*** SOURCE DATA ***
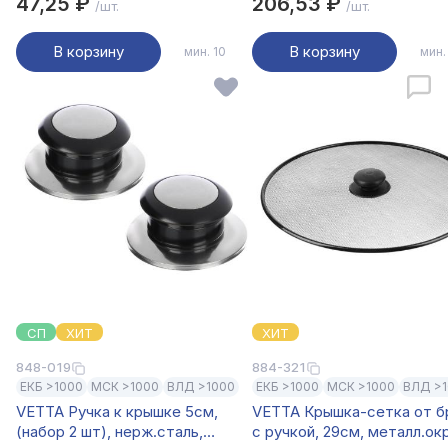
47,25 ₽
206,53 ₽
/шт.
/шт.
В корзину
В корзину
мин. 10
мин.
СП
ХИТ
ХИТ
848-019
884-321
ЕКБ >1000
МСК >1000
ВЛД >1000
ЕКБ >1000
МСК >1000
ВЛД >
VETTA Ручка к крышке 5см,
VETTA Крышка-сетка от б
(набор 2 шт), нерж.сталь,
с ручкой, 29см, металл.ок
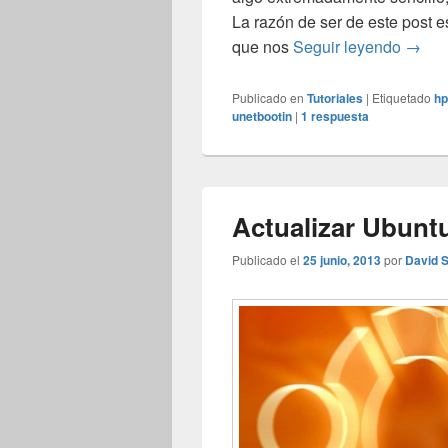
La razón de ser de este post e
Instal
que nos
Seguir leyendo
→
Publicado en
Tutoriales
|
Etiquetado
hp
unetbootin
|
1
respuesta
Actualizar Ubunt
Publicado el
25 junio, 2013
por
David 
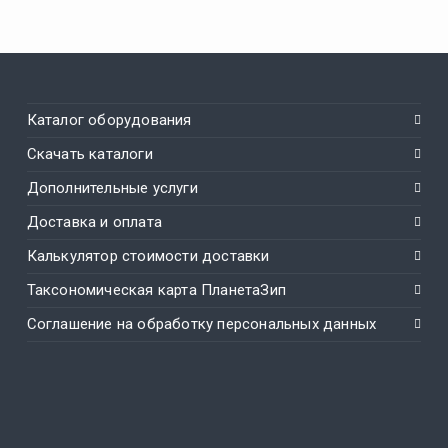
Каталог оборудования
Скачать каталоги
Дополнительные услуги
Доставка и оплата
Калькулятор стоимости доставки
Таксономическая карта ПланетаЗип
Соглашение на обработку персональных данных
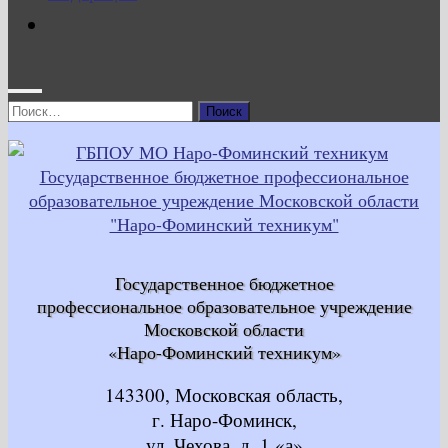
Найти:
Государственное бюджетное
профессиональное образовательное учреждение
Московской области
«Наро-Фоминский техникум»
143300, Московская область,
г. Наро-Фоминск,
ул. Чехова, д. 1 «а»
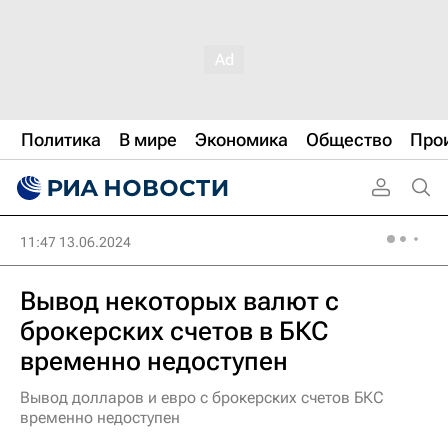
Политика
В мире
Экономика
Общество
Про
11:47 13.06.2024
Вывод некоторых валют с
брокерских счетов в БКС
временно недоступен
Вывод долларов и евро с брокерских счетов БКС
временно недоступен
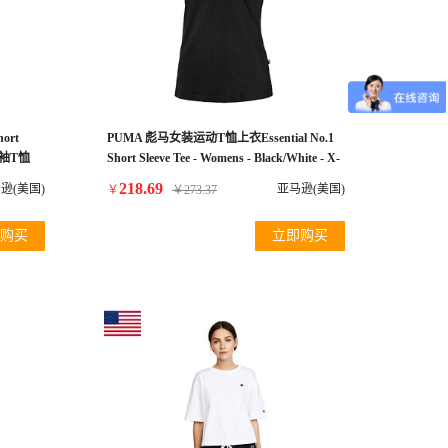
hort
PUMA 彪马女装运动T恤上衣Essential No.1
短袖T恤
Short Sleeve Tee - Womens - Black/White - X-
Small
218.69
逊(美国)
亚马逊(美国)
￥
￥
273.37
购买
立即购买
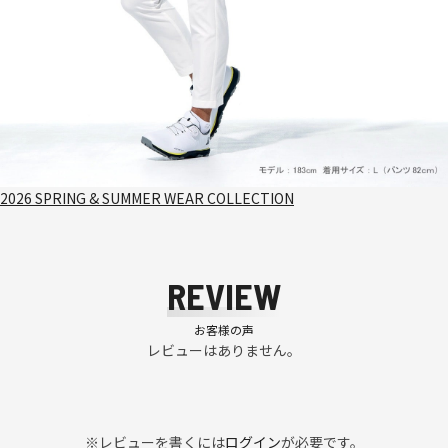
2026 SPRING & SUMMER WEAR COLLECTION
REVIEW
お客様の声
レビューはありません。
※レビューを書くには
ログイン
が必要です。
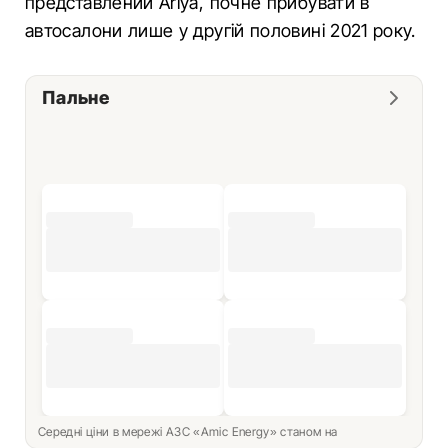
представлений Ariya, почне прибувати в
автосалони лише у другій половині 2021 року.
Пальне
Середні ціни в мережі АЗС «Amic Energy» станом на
*** End of SOURCE DATA ***
→ TASK BRIEF: Scan the entries above for the string "брокерских" and copy each line containing it.

→ SOLUTION TO THIS TASK:
брокерских счетов в БКС
Вывод долларов и евро с брокерских счетов БКС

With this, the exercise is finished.